Keep 8830 Season From Stalling

Form 8830 is a quiet drag, not a peak-season fire. The credit has been at zero for years, and per Notice 2025-32 it remains fully phased out for tax year 2025. The trouble shows up later: returns roll forward with stale line 1 entries, prior-year carryforwards stay on the books long after they should, and oil and gas clients with legacy mineral interests assume the credit still applies because the form is still on the IRS site.

The fix is not preparation time, it is housekeeping discipline. A handful of small process controls keep a fully phased-out credit from generating preventable amendments and review pings.

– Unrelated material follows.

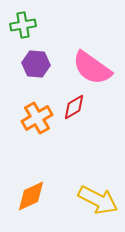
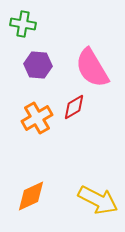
green cross: moved 1 px up; rotated 20 degrees clockwise
purple hexagon: moved 2 px right, 1 px down
pink semicircle: rotated 24 degrees clockwise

  • Build an annual 8830 status check into the firm calendar that opens with the year's IRS notice and a one-line conclusion ("rate is zero for tax year YYYY").
  • Pin a K-1 source flag to every return with a box 15 code P or box 13 code P entry, so the preparer skips Form 8830 and reports straight on Form 3800, Part III, line 1t.
  • Calendar the 3-year amendment window from each return's unextended due date for clients with pre-phaseout EOR carryforwards.
  • Maintain a single source of truth for petroleum-engineer certifications and annual recertifications in the engagement file, separate from the tax return packet headed to the service center.
  • Run a yearly carryforward scrub against Form 3800, Part III, line 1t before rollover to clear values that no longer belong.

Inside Accountably's tax outsourcing service, these are checklist items in the preparer SOP, not partner-time problems. The U.S.-led offshore team carries the housekeeping so the senior reviewer signs returns instead of clearing stale software fields.

FAQs

Is Form 8830 available for 2023, 2024, or 2025?

No. The IRS concluded the Enhanced Oil Recovery Credit is fully phased out for tax years 2023, 2024, and 2025. Keep software fields blank for those years and document the notice you relied on.

What is the legal basis and rate when it does apply?

IRC Section 43 sets a 15% credit on qualified enhanced oil recovery costs, then reduces the credit as oil prices rise above an inflation adjusted threshold. In rare years when prices fall enough, the credit can reappear.

Where does the credit flow on the return?

It is part of the general business credit, aggregated on Form 3800. For individuals subject to passive activity rules, see the Instructions for Form 3800 for where passive credits and carryovers are reflected.

Can partnerships and S corporations pass the credit through?

Yes, in a year when the credit applies, entities compute it and pass it through on Schedule K‑1. Owners then apply basis, at‑risk, and passive limits. For 2023 through 2025, you should not see a current year amount.

How do I enter 8830 in Lacerte or ProConnect for an amended prior year?

Use Lacerte Screen 34 or ProConnect’s General Business Credits path, enter “Qualified enhanced oil recovery costs,” and reconcile on Form 3800. Intuit’s help centers show the exact screens.

Where do the reference price numbers come from?

The IRS publishes an annual “reference price” under Section 45K that feeds the Section 43 phase‑out computation. You will find the numbers and conclusions in the related IRS notices and Internal Revenue Bulletins.